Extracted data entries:
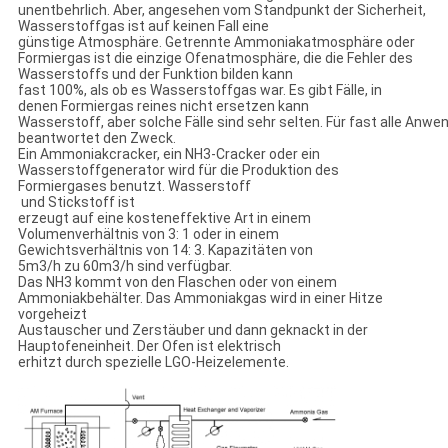
unentbehrlich. Aber, angesehen vom Standpunkt der Sicherheit,
Wasserstoffgas ist auf keinen Fall eine
günstige Atmosphäre. Getrennte Ammoniakatmosphäre oder
Formiergas ist die einzige Ofenatmosphäre, die die Fehler des
Wasserstoffs und der Funktion bilden kann
fast 100%, als ob es Wasserstoffgas war. Es gibt Fälle, in
denen Formiergas reines nicht ersetzen kann
Wasserstoff, aber solche Fälle sind sehr selten. Für fast alle A
beantwortet den Zweck.
Ein Ammoniakcracker, ein NH3-Cracker oder ein
Wasserstoffgenerator wird für die Produktion des
Formiergases benutzt. Wasserstoff
und Stickstoff ist
erzeugt auf eine kosteneffektive Art in einem
Volumenverhältnis von 3: 1 oder in einem
Gewichtsverhältnis von 14: 3. Kapazitäten von
5m3/h zu 60m3/h sind verfügbar.
Das NH3 kommt von den Flaschen oder von einem
Ammoniakbehälter. Das Ammoniakgas wird in einer Hitze
vorgeheizt
Austauscher und Zerstäuber und dann geknackt in der
Hauptofeneinheit. Der Ofen ist elektrisch
erhitzt durch spezielle LGO-Heizelemente.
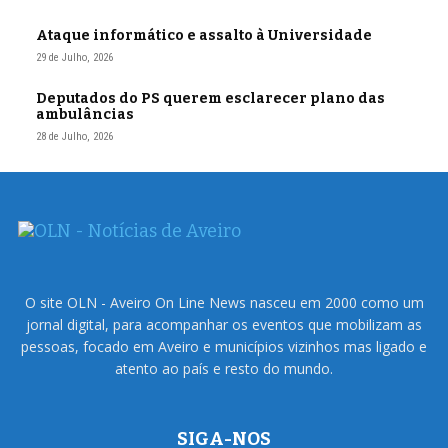
Ataque informático e assalto à Universidade
29 de Julho, 2026
Deputados do PS querem esclarecer plano das
ambulâncias
28 de Julho, 2026
O site OLN - Aveiro On Line News nasceu em 2000 como um
jornal digital, para acompanhar os eventos que mobilizam as
pessoas, focado em Aveiro e municípios vizinhos mas ligado e
atento ao país e resto do mundo.
SIGA-NOS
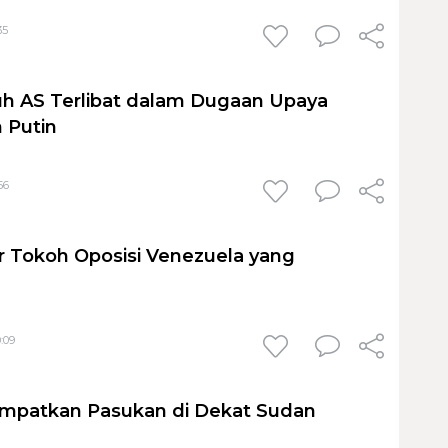
35
h AS Terlibat dalam Dugaan Upaya
 Putin
56
r Tokoh Oposisi Venezuela yang
:09
mpatkan Pasukan di Dekat Sudan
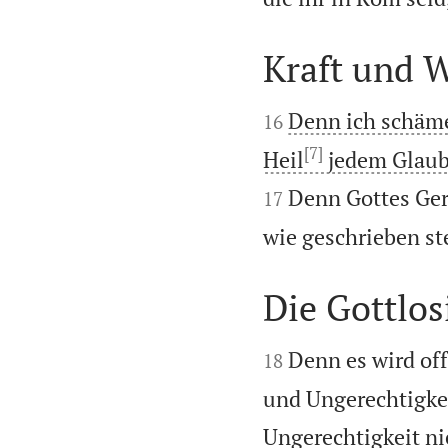
Kraft und 


Denn ich schäme
16
[7]
Heil
jedem Glaub
Denn Gottes Ger
17
wie geschrieben st
Die Gottlos


Denn es wird of
18
und Ungerechtigke
Ungerechtigkeit ni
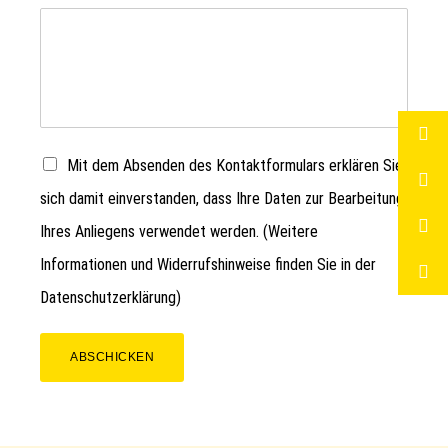
Mit dem Absenden des Kontaktformulars erklären Sie
sich damit einverstanden, dass Ihre Daten zur Bearbeitung
Ihres Anliegens verwendet werden. (Weitere
Informationen und Widerrufshinweise finden Sie in der
Datenschutzerklärung
)
ABSCHICKEN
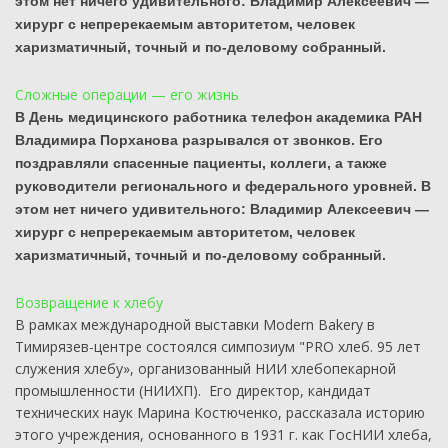
этом нет ничего удивительного: Владимир Алексеевич —
хирург с непререкаемым авторитетом, человек
харизматичный, точный и по-деловому собранный.
Сложные операции — его жизнь
В День медицинского работника телефон академика РАН
Владимира Порханова разрывался от звонков. Его
поздравляли спасенные пациенты, коллеги, а также
руководители регионального и федерального уровней. В
этом нет ничего удивительного: Владимир Алексеевич —
хирург с непререкаемым авторитетом, человек
харизматичный, точный и по-деловому собранный.
Возвращение к хлебу
В рамках международной выставки Modern Bakery в
Тимирязев-центре состоялся симпозиум "PRO хлеб. 95 лет
служения хлебу», организованный НИИ хлебопекарной
промышленности (НИИХП). Его директор, кандидат
технических наук Марина Костюченко, рассказала историю
этого учреждения, основанного в 1931 г. как ГосНИИ хлеба,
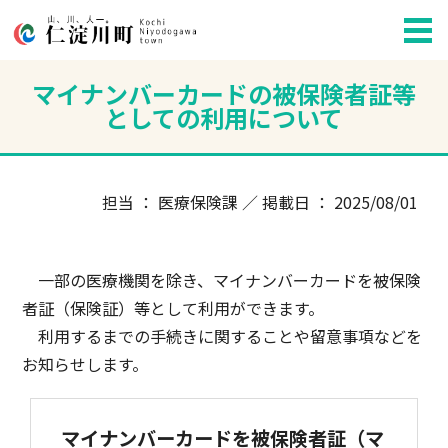
マイナンバーカードの被保険者証等
としての利用について
担当 ： 医療保険課 ／ 掲載日 ： 2025/08/01
一部の医療機関を除き、マイナンバーカードを被保険
者証（保険証）等として利用ができます。
利用するまでの手続きに関することや留意事項などを
お知らせします。
マイナンバーカードを被保険者証（マ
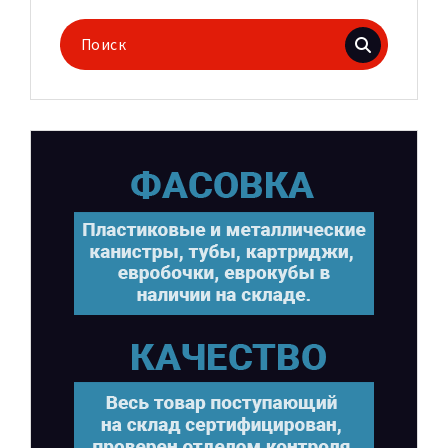
Поиск
для:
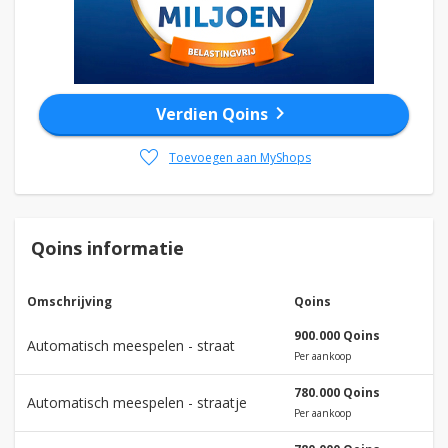
chevron_right
Verdien Qoins
favorite
Toevoegen aan MyShops
Qoins informatie
Omschrijving
Qoins
900.000 Qoins
Automatisch meespelen - straat
Per aankoop
780.000 Qoins
Automatisch meespelen - straatje
Per aankoop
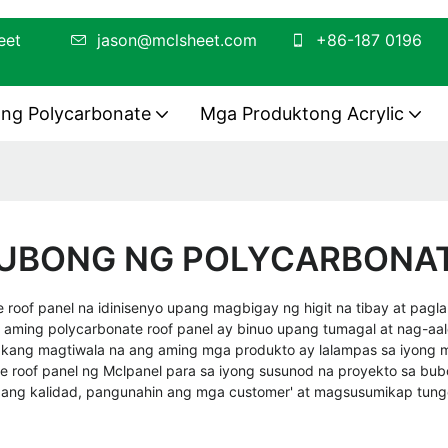
MA sheet
jason@mclsheet.com
+86-187 0196
ng Polycarbonate
Mga Produktong Acrylic
UBONG NG POLYCARBONA
 roof panel na idinisenyo upang magbigay ng higit na tibay at pa
 aming polycarbonate roof panel ay binuo upang tumagal at nag-aa
kang magtiwala na ang aming mga produkto ay lalampas sa iyong mg
roof panel ng Mclpanel para sa iyong susunod na proyekto sa bub
hin ang kalidad, pangunahin ang mga customer' at magsusumikap t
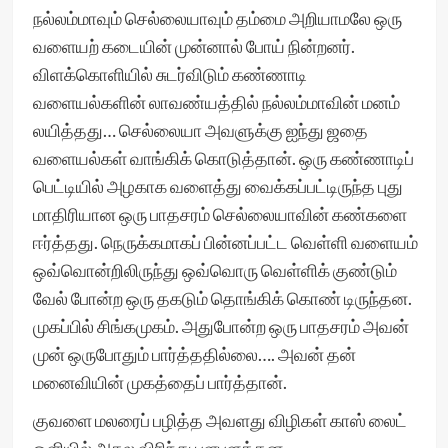
நல்லம்மாவும் செல்லையாவும் தம்மை அறியாமலே ஒரு
வளையற் கடையின் முன்னால் போய் நின்றனர்.
விளக்கொளியில் சுடர்விடும் கண்ணாடி
வளையல்களின் லாவண்யத்தில் நல்லம்மாவின் மனம்
லயித்தது… செல்லையா அவளுக்கு ஐந்து ஜதை
வளையல்கள் வாங்கிக் கொடுத்தான். ஒரு கண்ணாடிப்
பெட்டியில் அழகாக வளைத்து வைக்கப்பட்டிருந்த புது
மாதிரியான ஒரு பாதசரம் செல்லையாவின் கண்களை
ஈர்த்தது. நெருக்கமாகப் பின்னப்பட்ட வெள்ளி வளையம்
ஒவ்வொன்றிலிருந்து ஒவ்வொரு வெள்ளிக் குண்டும்
வேல் போன்ற ஒரு தகடும் தொங்கிக் கொண் டிருந்தன.
முகப்பில் சிங்கமுகம். அதுபோன்ற ஒரு பாதசரம் அவன்
முன் ஒருபோதும் பார்த்ததில்லை…. அவன் தன்
மனைவியின் முகத்தைப் பார்த்தான்.
குவளை மலரைப் பழித்த அவளது விழிகள் காஸ் லைட்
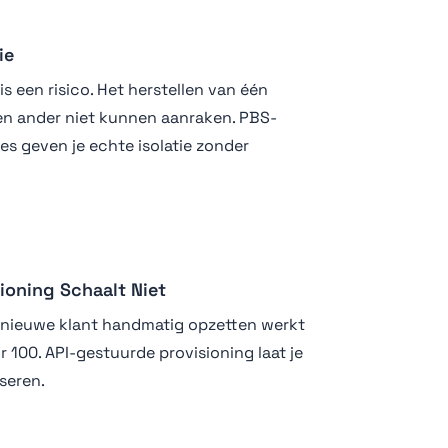
ie
 een risico. Het herstellen van één
en ander niet kunnen aanraken. PBS-
s geven je echte isolatie zonder
ioning Schaalt Niet
 nieuwe klant handmatig opzetten werkt
r 100. API-gestuurde provisioning laat je
seren.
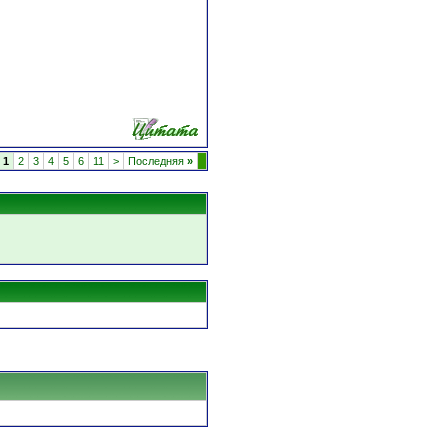
1
2
3
4
5
6
11
>
Последняя
»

**THE PROBLEM**
A single figure is required: the number of lines in the data where the word "iyong" occurs.

**EXERCISE RESULT**
2